Harvey has drenched Houston, forcing tens of thousands of people from their homes -- and the feeling of helplessness on Monday was palpable.

FEMA says 30,000 people will be displaced. Another 13 million more remain under flood watches and warnings Monday night.

"We had to get water rescued,” he said. “They came to the door and everything."

— Tom Schlveter

In Montgomery County, the New Katy area is more like a river than a road. People who live there tell Fox News they aren't leaving -- and that, emergency personnel say, is the problem.

In the Grand Vista subdivision, the only way in or out is by boat. But those evacuations will stop as night falls. Capt. Brian Carlisle of the Montgomery County Sheriff's Office says he's been conducting water rescues all day but says that will end soon once it gets darker, citing the risk of injuries during nighttime boat rescues.

In northeast Houston, the "Cajun Army" has come to town. Ben Paderick and his pal from Galveston brought their boat and has rescued about "20 or so" people.

"It's a sad situation," he said.

Paderick's been working alongside first responders and other civilians like Robert Flickman trying to rescue people.

"I got tired of seeing people suffering," Flickman, a lawyer, said. "This is our city."

In my hotel on the west side, weary lodgers felt the uneasy resignation that comes from surviving an early battle in a long war. We were all grateful to have done so in relatively comfortable conditions.

Not what you think: The company isn't really trying to sell rain in Houston

Not what you think: The company isn't really trying to sell rain in Houston (Fox News)

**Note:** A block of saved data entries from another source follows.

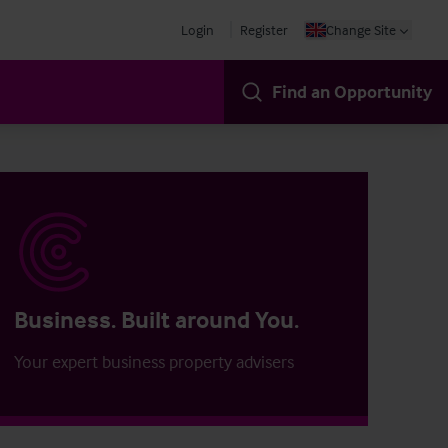
Login
Register
Change Site
Find an Opportunity
Business. Built around You.
Your expert business property advisers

Not everyone landed in a hotel lobby: Thousands of evacuees were whisked to schools, stadiums and the George R. Brown Convention Center, on Avenida de las Americas.

As rescue efforts played out around the city, folks on higher ground fought for some semblance of normalcy. No amount of rain was stopping the manicurists at Nail'Ori, on San Felipe Street, from coming in. Kimberly Quang said she came to work because “it’s better than sitting at home.” And there were customers to attend to, after all.

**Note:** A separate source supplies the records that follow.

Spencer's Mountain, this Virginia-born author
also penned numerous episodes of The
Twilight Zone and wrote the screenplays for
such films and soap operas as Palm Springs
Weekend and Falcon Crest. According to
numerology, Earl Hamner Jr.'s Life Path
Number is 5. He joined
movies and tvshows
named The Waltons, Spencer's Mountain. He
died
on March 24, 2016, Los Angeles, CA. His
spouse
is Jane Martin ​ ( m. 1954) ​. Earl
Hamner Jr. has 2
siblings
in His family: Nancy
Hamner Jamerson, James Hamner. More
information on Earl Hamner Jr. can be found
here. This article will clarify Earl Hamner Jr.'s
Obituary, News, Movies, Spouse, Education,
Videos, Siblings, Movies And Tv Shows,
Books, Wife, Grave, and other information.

"Oh lord, can you wait 30 min before putting it on the news?” one patron said. “The minute people hear this place is open, they're going to flood this place."

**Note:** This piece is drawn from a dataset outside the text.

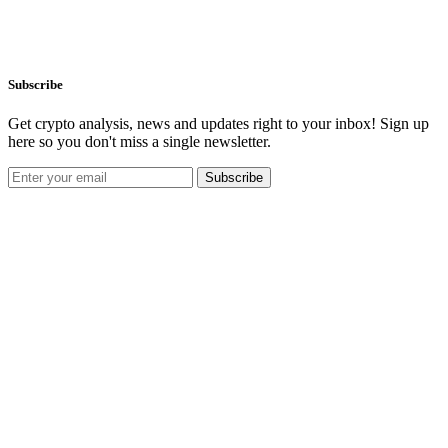
Subscribe
Get crypto analysis, news and updates right to your inbox! Sign up
here so you don't miss a single newsletter.
Subscribe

William Staib, owner of Unit Cargo Container, summed up the feelings of a city as he surveyed falling rain and rising floodwaters.

"The worst might be over, but the water levels are rising," said Staib, who has a condo in Houston that has not flooded but a house in hard-hit Katy that he's concerned about.

In between fording vast bodies of water where roads once stood, I spotted a giant white truck with the words "Rain for Rent" emblazoned on the back. One would not think there is much of a market for their services in Houston right about now, but it turns out the company "is a leading provider of temporary liquid handling solutions including pumps, tanks, filtration and spill containment.

San Antonio resident Penn Riche, waiting in a 30-minute line that snaked past a Burger King drive-thru, said he was visiting friends in Houston when Harvey hit. He's not sure how his house is doing and hasn't been able to speak to his neighbors. As he waited for his meal, he was resolute about a whopper of a storm that so far has had its way with Houston.

"Look, at the end of the day, I'm alive,” he said. “Harvey packed a punch but Texas will punch back harder."